Rural-urban inequities, over prescription of drugs by public hospitals, underpaid healthcare professionals and unequal distribution of healthcare resources remained some of the challenges faced by the Chinese Government today. In 2006, President Hu Jintao publicly acknowledged health care as one of the top priorities for a rapidly modernizing China and recently opened the door to foreign investors into Chinese hospitals. The present state of the Chinese health care industry creates unique challenges for companies and market researchers intent on discovering insights to assist with product and brand development in China.

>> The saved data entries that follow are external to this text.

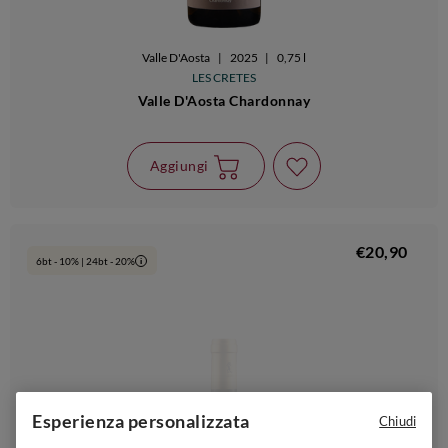
Valle D'Aosta
|
2025
|
0,75 l
LES CRETES
Valle D'Aosta Chardonnay
Aggiungi
€20,90
6bt - 10% | 24bt - 20%
i
Esperienza personalizzata
Chiudi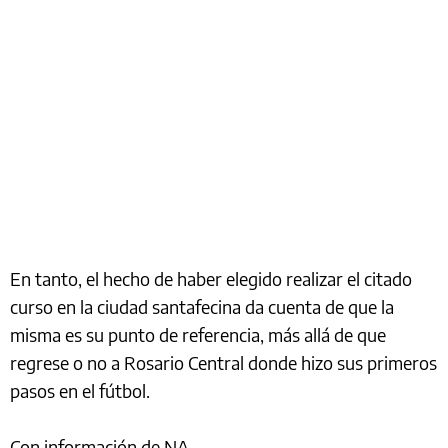
En tanto, el hecho de haber elegido realizar el citado
curso en la ciudad santafecina da cuenta de que la
misma es su punto de referencia, más allá de que
regrese o no a Rosario Central donde hizo sus primeros
pasos en el fútbol.
Con información de NA.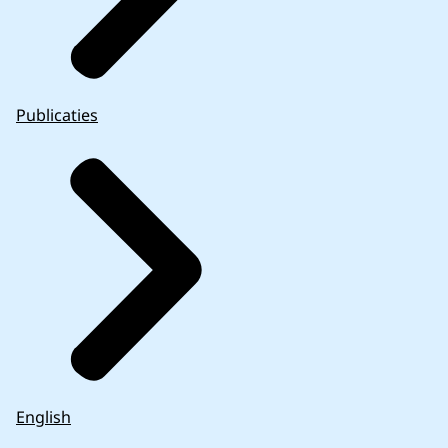
Publicaties
English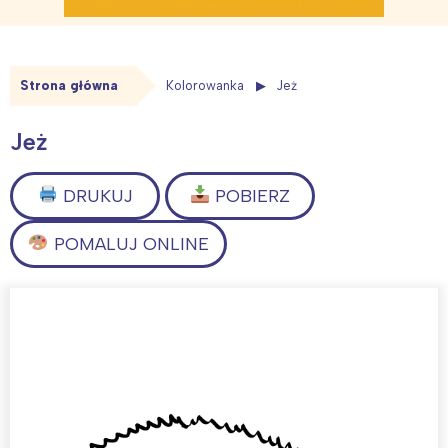
Strona główna
Kolorowanka
Jeż
Jeż
DRUKUJ
POBIERZ
POMALUJ ONLINE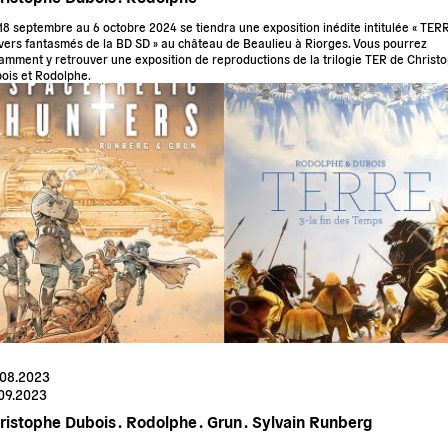
18 septembre au 6 octobre 2024 se tiendra une exposition inédite intitulée « TER
vers fantasmés de la BD SD » au
château de Beaulieu
à Riorges. Vous pourrez
amment y retrouver une exposition de reproductions de la trilogie
TER
de
Christ
ois
et
Rodolphe
.
.08.2023
.09.2023
ristophe Dubois .
Rodolphe .
Grun .
Sylvain Runberg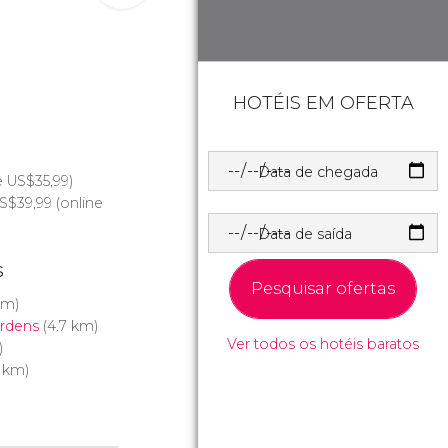
HOTÉIS EM OFERTA
Data de chegada
e
US$
35,99)
S$
39,99 (online
Data de saída
s
Pesquisar ofertas
km)
rdens
(4.7 km)
Ver todos os hotéis baratos
)
5 km)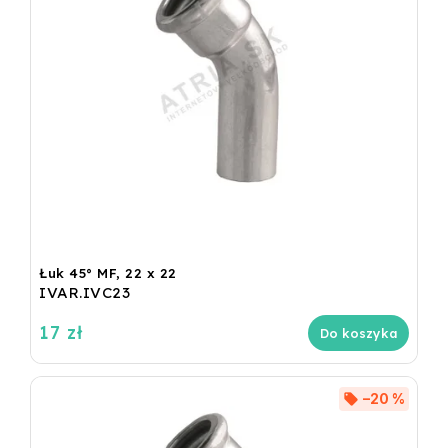
Łuk 45° MF, 22 x 22
IVAR.IVC23
17 zł
Do koszyka
–20 %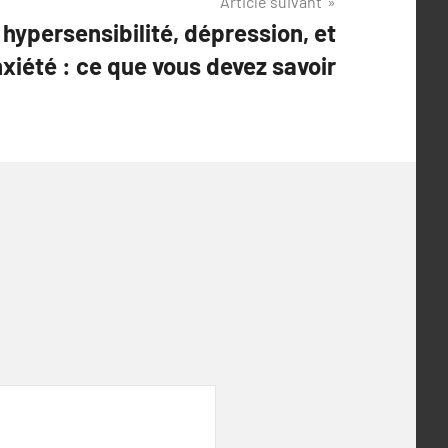
Article suivant
hypersensibilité, dépression, et
xiété : ce que vous devez savoir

The health care reforms of the 80’s were successful in raising health standards and in turn, life expectancy for millions of rural dwelling Chinese. However, a lack of primary care facilities such as general practitioner clinics has led to chaotic over-crowding and confusion at hospitals. Seriously ill patients are forced to stand in line with patients who have minor ailments. While there are some specialized clinics to cater for women’s health or cancer, many of them are still located on the same premises as the general hospitals and are generally priced beyond the average income of the majority of Chinese citizens. Thus patients in China’s 18,000 plus hospitals are left jostling in queues to consult their doctors.
In Shanghai, where the average salary of doctors is among the highest in the country, doctors are only paid a declared income of RMB 5,000 (US$795) per month. To supplement their incomes, many of them work on commission schemes that pay cash for each test administered and medication prescribed. This has resulted in many unnecessary prescriptions.
While the rich are predominantly well-insured and only need to pay a small percentage of their medical expenses, many of the poor are left with no alternative but to deal with their illnesses outside of hospitals. Currently, urban economic centers such as Shanghai, Beijing and Guangzhou have hospitals which are able to provide excellent doctors and quality equipment. However, this same level of services is understandably not possible across smaller cities and rural areas due to the huge costs involved.
Given the state of the health care industry in China market researchers need to suggest workable methods to meet clients’ research objectives. With doctors working long and intensive hours, interviews with researchers are understandably not highly ranked on their list of priorities. As a result, it is generally only feasible to pre-recruit doctors in person at the hospital and determine a time outside of normal working hours to conduct an interview. Again, face to face is the more feasible method of interviewing, for the primary reason that a cash gratuity can be delivered upon completion. From our experience, cash is by far the most effective incentive as doctors look to supplement their incomes.
On a macro level, health care research projects should be structured to take into account the differing strata of amenities across urban and rural areas. Multi-country study planners who want to include China need to focus on first tier level cities to ensure consistency. Qualitative projects using skilled medical moderators are more efficient and cost effective than larger quantitative studies in which the same face to face recruitment and interviewing limitations are involved. Analysts for quantitative projects with large sample sizes must also take into account that the sample involved in the project may be vastly different from first to third development tiers, as well are urban and rural regions.
Although the state of the industry has again reached a point where new reforms are introduced, brand and market strategists can still elicit useful information through careful planning and understanding of the market environment in China. In the coming years more progress is expected as health care remains one of the top priorities of the Chinese Government and the door to foreign investors into Chinese hospitals is now opened.